Bigard invented new methods to torture the mujahideen of the Algerian liberation revolution (French)

Two French historians signed a special appeal to refuse the erection of a special statue of General Marcial Bigard in his home city of Toul, on charges of his participation in war crimes during Algeria's colonial period.

French historians Fabrice Risputi and Alain Rousseau joined the petition launched by French activists to reject the erection of the statue.

The statement stated that the most documented of Bigard’s actions were his actions during the colonization of Algeria, and there is also in the French archive a file of the arrests that were carried out in Algeria in February, March and April 1957, when news of the suicide or killing of a large number of Algerian detainees increased. During their escape, all of which had the sole title of "death under torture" caused by the first, Bigard.

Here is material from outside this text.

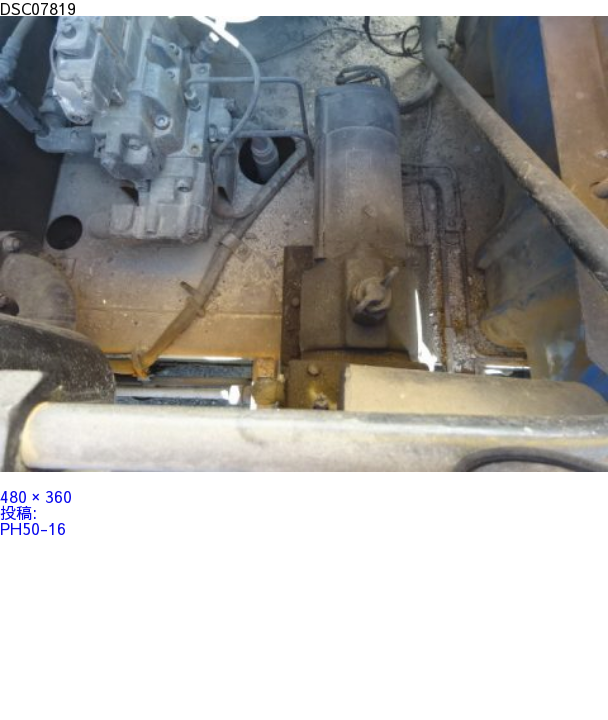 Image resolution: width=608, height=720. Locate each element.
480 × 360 (36, 496) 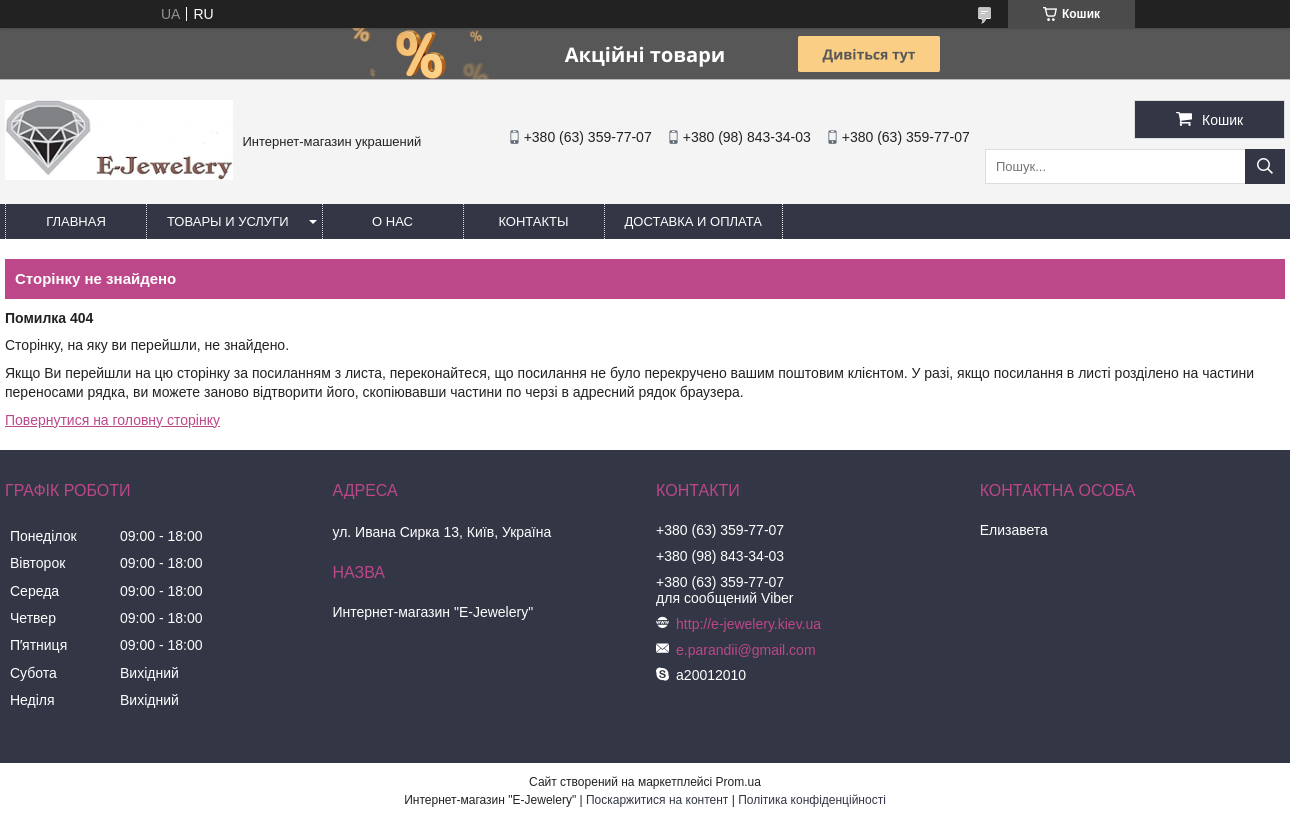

Risputi wondered whether it was a coincidence that the making of the statue was given to the sculptor Boris Lejeune, who is known for his close proximity to the National Rally party, or formerly the National Front, and the extreme right-wing movement in France.

Bigard, or “the serial killer,” as the Algerian media called him, was famous for inventing new methods at the time to torture the mujahideen of the Algerian liberation revolution, such as “Bigard’s shrimp,” when cement blocks were placed on the legs of the person concerned, left to dry, and then thrown into the sea.

In 1999, Bigard made a sort of confession about his responsibility for acts of torture in Algeria, and sparked a storm of controversy when he considered this torture a “necessary evil.”

The French general died in 2010 at the age of 94.